■ EXERCISE
The response must contain each line of the material that holds "miliar".

■ DATA

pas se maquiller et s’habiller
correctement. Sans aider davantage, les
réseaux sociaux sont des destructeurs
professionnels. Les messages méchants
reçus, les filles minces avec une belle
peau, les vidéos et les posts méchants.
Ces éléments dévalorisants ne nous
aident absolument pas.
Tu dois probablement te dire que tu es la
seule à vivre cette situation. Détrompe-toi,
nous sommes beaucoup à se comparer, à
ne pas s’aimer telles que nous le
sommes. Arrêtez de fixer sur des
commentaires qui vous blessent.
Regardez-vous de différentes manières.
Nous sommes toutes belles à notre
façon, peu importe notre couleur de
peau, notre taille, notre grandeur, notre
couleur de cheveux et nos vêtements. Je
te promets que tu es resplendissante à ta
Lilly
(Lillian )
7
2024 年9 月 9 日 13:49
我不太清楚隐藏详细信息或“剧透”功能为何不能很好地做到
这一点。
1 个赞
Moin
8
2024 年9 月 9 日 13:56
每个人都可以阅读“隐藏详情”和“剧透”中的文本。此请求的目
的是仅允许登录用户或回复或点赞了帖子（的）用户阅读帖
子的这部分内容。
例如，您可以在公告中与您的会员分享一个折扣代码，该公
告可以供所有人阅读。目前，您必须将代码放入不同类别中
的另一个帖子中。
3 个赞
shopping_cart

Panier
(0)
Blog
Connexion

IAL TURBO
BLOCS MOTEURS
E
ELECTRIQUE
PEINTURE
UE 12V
==
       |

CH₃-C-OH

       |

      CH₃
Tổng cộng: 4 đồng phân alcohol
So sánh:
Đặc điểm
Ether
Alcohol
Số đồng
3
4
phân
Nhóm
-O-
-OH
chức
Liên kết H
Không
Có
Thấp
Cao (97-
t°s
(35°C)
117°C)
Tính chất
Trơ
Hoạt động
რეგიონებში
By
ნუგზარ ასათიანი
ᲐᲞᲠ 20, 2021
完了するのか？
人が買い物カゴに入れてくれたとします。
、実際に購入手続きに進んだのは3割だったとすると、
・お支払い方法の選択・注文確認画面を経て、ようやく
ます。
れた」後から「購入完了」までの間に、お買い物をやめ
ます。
...
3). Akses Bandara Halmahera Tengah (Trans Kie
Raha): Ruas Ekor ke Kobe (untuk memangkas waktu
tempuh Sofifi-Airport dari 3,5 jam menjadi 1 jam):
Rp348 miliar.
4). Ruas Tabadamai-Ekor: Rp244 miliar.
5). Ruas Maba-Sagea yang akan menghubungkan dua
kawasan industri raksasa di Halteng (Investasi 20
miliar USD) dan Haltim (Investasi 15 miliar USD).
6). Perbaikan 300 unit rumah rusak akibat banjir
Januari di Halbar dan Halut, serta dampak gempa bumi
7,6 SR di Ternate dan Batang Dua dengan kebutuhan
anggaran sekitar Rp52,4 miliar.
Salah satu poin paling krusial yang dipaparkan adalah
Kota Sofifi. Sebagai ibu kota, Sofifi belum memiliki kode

■ EXPECTED OUTPUT
Rp348 miliar.
4). Ruas Tabadamai-Ekor: Rp244 miliar.
miliar USD) dan Haltim (Investasi 15 miliar USD).
anggaran sekitar Rp52,4 miliar.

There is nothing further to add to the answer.